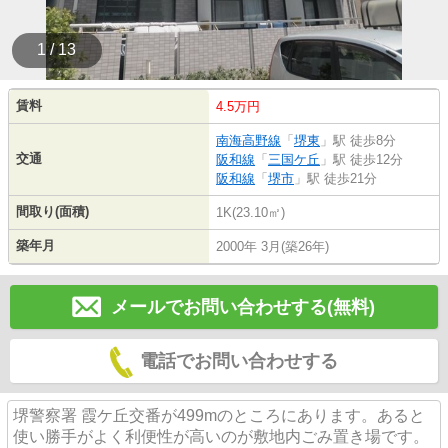
1 / 13
賃料
4.5万円
南海高野線
「
堺東
」駅 徒歩8分
交通
阪和線
「
三国ケ丘
」駅 徒歩12分
阪和線
「
堺市
」駅 徒歩21分
間取り(面積)
1K(23.10㎡)
築年月
2000年 3月(築26年)
メールでお問い合わせする(無料)
電話でお問い合わせする
堺警察署 霞ケ丘交番が499mのところにあります。あると
使い勝手がよく利便性が高いのが敷地内ごみ置き場です。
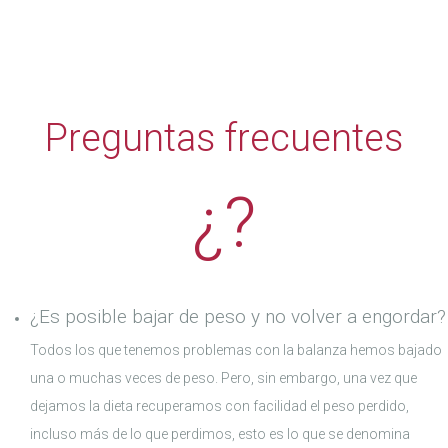
Preguntas frecuentes
¿?
¿Es posible bajar de peso y no volver a engordar?
Todos los que tenemos problemas con la balanza hemos bajado
una o muchas veces de peso. Pero, sin embargo, una vez que
dejamos la dieta recuperamos con facilidad el peso perdido,
incluso más de lo que perdimos, esto es lo que se denomina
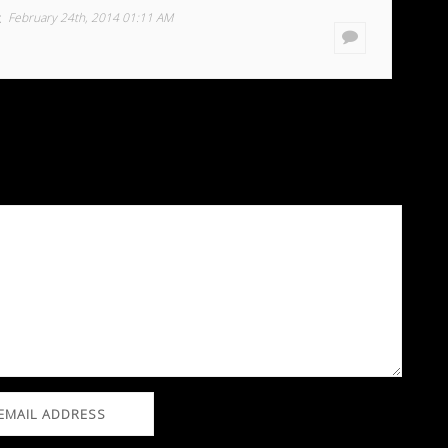
February 24th, 2014 01:11 AM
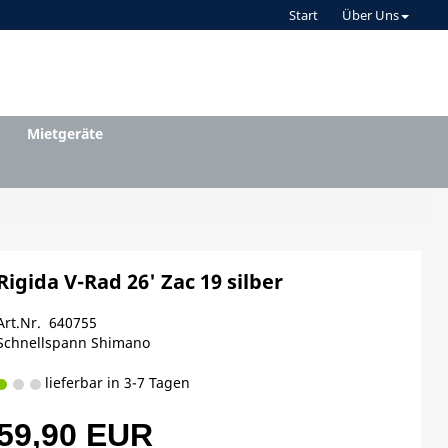
Start
Über Uns
Mietgeräte
Rigida V-Rad 26' Zac 19 silber
Art.Nr. 640755
Schnellspann Shimano
lieferbar in 3-7 Tagen
59,90 EUR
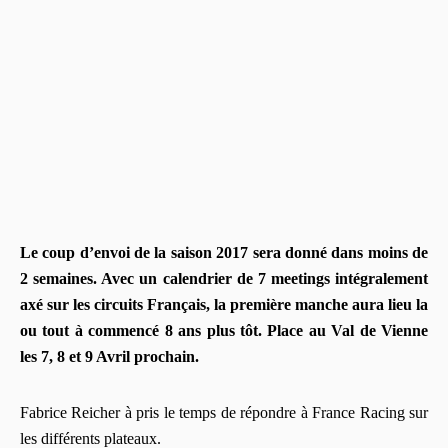
Le coup d’envoi de la saison 2017 sera donné dans moins de
2 semaines. Avec un calendrier de 7 meetings intégralement
axé sur les circuits Français, la première manche aura lieu la
ou tout à commencé 8 ans plus tôt. Place au Val de Vienne
les 7, 8 et 9 Avril prochain.
Fabrice Reicher à pris le temps de répondre à France Racing sur
les différents plateaux.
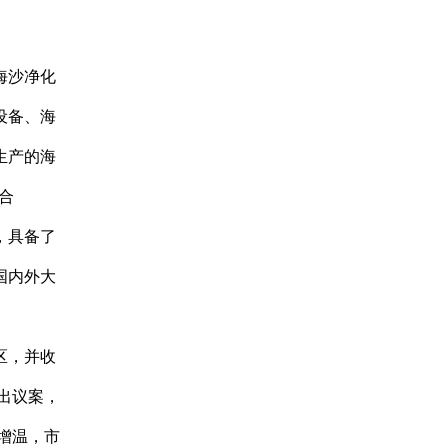
海沙净化
设备、海
生产的海
合
，具备了
国内外大
区，并收
出议案，
增温，市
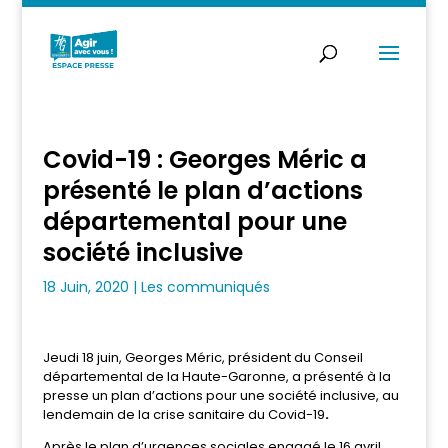
Covid-19 : Georges Méric a
présenté le plan d’actions
départemental pour une
société inclusive
18 Juin, 2020
|
Les communiqués
Jeudi 18 juin, Georges Méric, président du Conseil
départemental de la Haute-Garonne, a présenté à la
presse un plan d’actions pour une société inclusive, au
lendemain de la crise sanitaire du Covid-19
.
Après le plan d’urgences sociales engagé le 16 avril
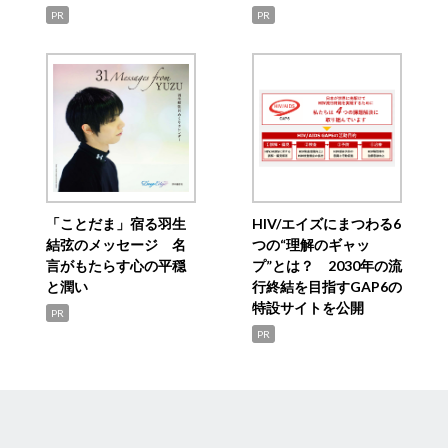
PR
PR
「ことだま」宿る羽生
HIV/エイズにまつわる6
結弦のメッセージ 名
つの“理解のギャッ
言がもたらす心の平穏
プ”とは？ 2030年の流
と潤い
行終結を目指すGAP6の
特設サイトを公開
PR
PR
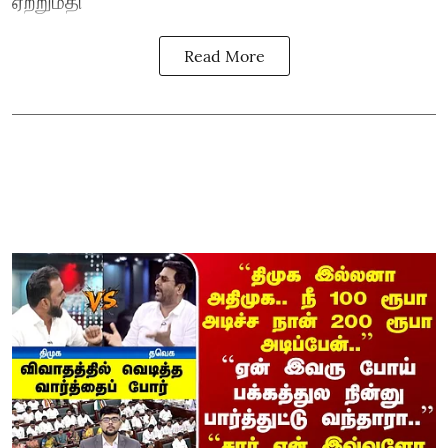
ஏற்றுமதி
Read More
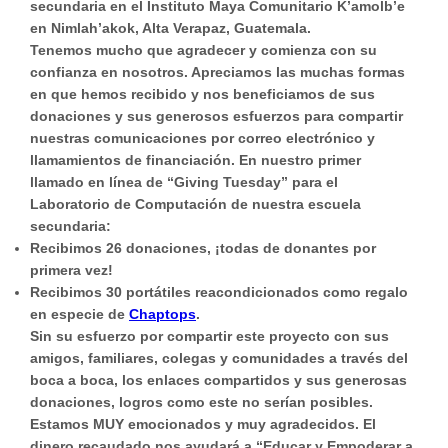
secundaria en el Instituto Maya Comunitario K’amolb’e
en Nimlah’akok, Alta Verapaz, Guatemala.
Tenemos mucho que agradecer y comienza con su
confianza en nosotros. Apreciamos las muchas formas
en que hemos recibido y nos beneficiamos de sus
donaciones y sus generosos esfuerzos para compartir
nuestras comunicaciones por correo electrónico y
llamamientos de financiación. En nuestro primer
llamado en línea de “Giving Tuesday” para el
Laboratorio de Computación de nuestra escuela
secundaria:
Recibimos 26 donaciones, ¡todas de donantes por
primera vez!
Recibimos 30 portátiles reacondicionados como regalo
en especie de
Chaptops
.
Sin su esfuerzo por compartir este proyecto con sus
amigos, familiares, colegas y comunidades a través del
boca a boca, los enlaces compartidos y sus generosas
donaciones, logros como este no serían posibles.
Estamos MUY emocionados y muy agradecidos. El
dinero recaudado nos ayudará a “
Educar y Empoderar a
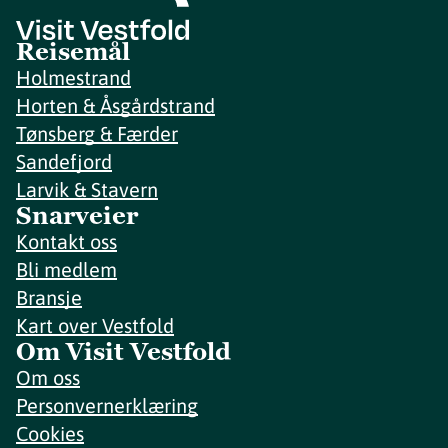
Reisemål
Holmestrand
Horten & Åsgårdstrand
Tønsberg & Færder
Sandefjord
Larvik & Stavern
Snarveier
Kontakt oss
Bli medlem
Bransje
Kart over Vestfold
Om Visit Vestfold
Om oss
Personvernerklæring
Cookies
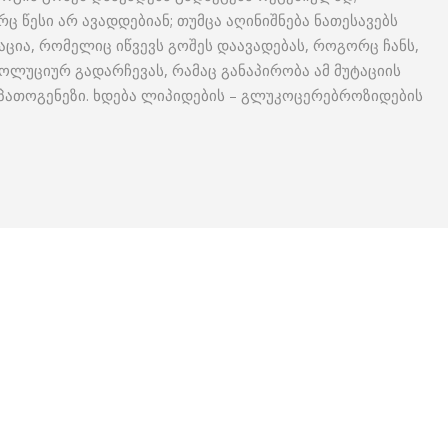
 წესი არ ავადდებიან; თუმცა აღინიშნება ნათესავებს
ტაცია, რომელიც იწვევს გოშეს დაავადებას, როგორც ჩანს,
ვოლუციურ გადარჩევას, რამაც განაპირობა ამ მუტაციის
 პათოგენეზი. ხდება ლიპიდების – გლუკოცერებროზიდების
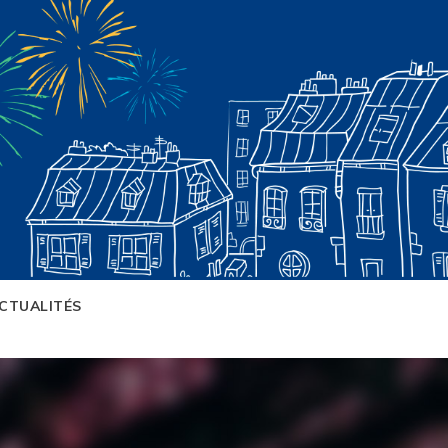
CTUALITÉS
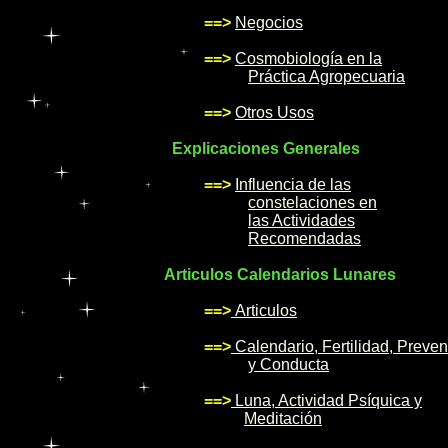
==>
Negocios
==>
Cosmobiología en la
Práctica Agropecuaria
==>
Otros Usos
Explicaciones Generales
==>
Influencia de las
constelaciones en
las Actividades
Recomendadas
Articulos Calendarios Lunares
==>
Articulos
==>
Calendario, Fertilidad, Preve
y Conducta
==>
Luna, Actividad Psíquica y
Meditación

------------------------------

**Exercise**:
Would you set down each line of the data exactly, with no images included?

**Solution to the exercise**:
1 / 13
賃料
4.5万円
南海高野線
「
堺東
」駅 徒歩8分
交通
阪和線
「
三国ケ丘
」駅 徒歩12分
阪和線
「
堺市
」駅 徒歩21分
間取り(面積)
1K(23.10㎡)
築年月
2000年 3月(築26年)
メールでお問い合わせする(無料)
電話でお問い合わせする
堺警察署 霞ケ丘交番が499mのところにあります。あると
使い勝手がよく利便性が高いのが敷地内ごみ置き場です。
Preguntas frecuentes
¿?
¿Es posible bajar de peso y no volver a engordar?
Todos los que tenemos problemas con la balanza hemos bajado
una o muchas veces de peso. Pero, sin embargo, una vez que
dejamos la dieta recuperamos con facilidad el peso perdido,
incluso más de lo que perdimos, esto es lo que se denomina
February 24th, 2014 01:11 AM
Start
Über Uns
Mietgeräte
Rigida V-Rad 26' Zac 19 silber
Art.Nr. 640755
Schnellspann Shimano
lieferbar in 3-7 Tagen
59,90 EUR
Le coup d’envoi de la saison 2017 sera donné dans moins de
2 semaines. Avec un calendrier de 7 meetings intégralement
axé sur les circuits Français, la première manche aura lieu la
ou tout à commencé 8 ans plus tôt. Place au Val de Vienne
les 7, 8 et 9 Avril prochain.
Fabrice Reicher à pris le temps de répondre à France Racing sur
les différents plateaux.
海沙净化
设备、海
生产的海
合
，具备了
国内外大
区，并收
出议案，
增温，市
Covid-19 : Georges Méric a
présenté le plan d’actions
départemental pour une
société inclusive
18 Juin, 2020
|
Les communiqués
Jeudi 18 juin, Georges Méric, président du Conseil
départemental de la Haute-Garonne, a présenté à la
presse un plan d’actions pour une société inclusive, au
lendemain de la crise sanitaire du Covid-19
.
Après le plan d’urgences sociales engagé le 16 avril
PR
PR
「ことだま」宿る羽生
HIV/エイズにまつわる6
結弦のメッセージ 名
つの“理解のギャッ
言がもたらす心の平穏
プ”とは？ 2030年の流
と潤い
行終結を目指すGAP6の
特設サイトを公開
PR
PR
ஏற்றுமதி
Read More
secundaria en el Instituto Maya Comunitario K’amolb’e
en Nimlah’akok, Alta Verapaz, Guatemala.
Tenemos mucho que agradecer y comienza con su
confianza en nosotros. Apreciamos las muchas formas
en que hemos recibido y nos beneficiamos de sus
donaciones y sus generosos esfuerzos para compartir
nuestras comunicaciones por correo electrónico y
llamamientos de financiación. En nuestro primer
llamado en línea de “Giving Tuesday” para el
Laboratorio de Computación de nuestra escuela
secundaria:
Recibimos 26 donaciones, ¡todas de donantes por
primera vez!
Recibimos 30 portátiles reacondicionados como regalo
en especie de
Chaptops
.
Sin su esfuerzo por compartir este proyecto con sus
amigos, familiares, colegas y comunidades a través del
boca a boca, los enlaces compartidos y sus generosas
donaciones, logros como este no serían posibles.
Estamos MUY emocionados y muy agradecidos. El
dinero recaudado nos ayudará a “
Educar y Empoderar a
Reisemål
Holmestrand
Horten & Åsgårdstrand
Tønsberg & Færder
Sandefjord
Larvik & Stavern
Snarveier
Kontakt oss
Bli medlem
Bransje
Kart over Vestfold
Om Visit Vestfold
Om oss
Personvernerklæring
Cookies
 წესი არ ავადდებიან; თუმცა აღინიშნება ნათესავებს
ტაცია, რომელიც იწვევს გოშეს დაავადებას, როგორც ჩანს,
ვოლუციურ გადარჩევას, რამაც განაპირობა ამ მუტაციის
 პათოგენეზი. ხდება ლიპიდების – გლუკოცერებროზიდების
CTUALITÉS
==>
Negocios
==>
Cosmobiología en la
Práctica Agropecuaria
==>
Otros Usos
Explicaciones Generales
==>
Influencia de las
constelaciones en
las Actividades
Recomendadas
Articulos Calendarios Lunares
==>
Articulos
==>
Calendario, Fertilidad, Preve
y Conducta
==>
Luna, Actividad Psíquica y
Meditación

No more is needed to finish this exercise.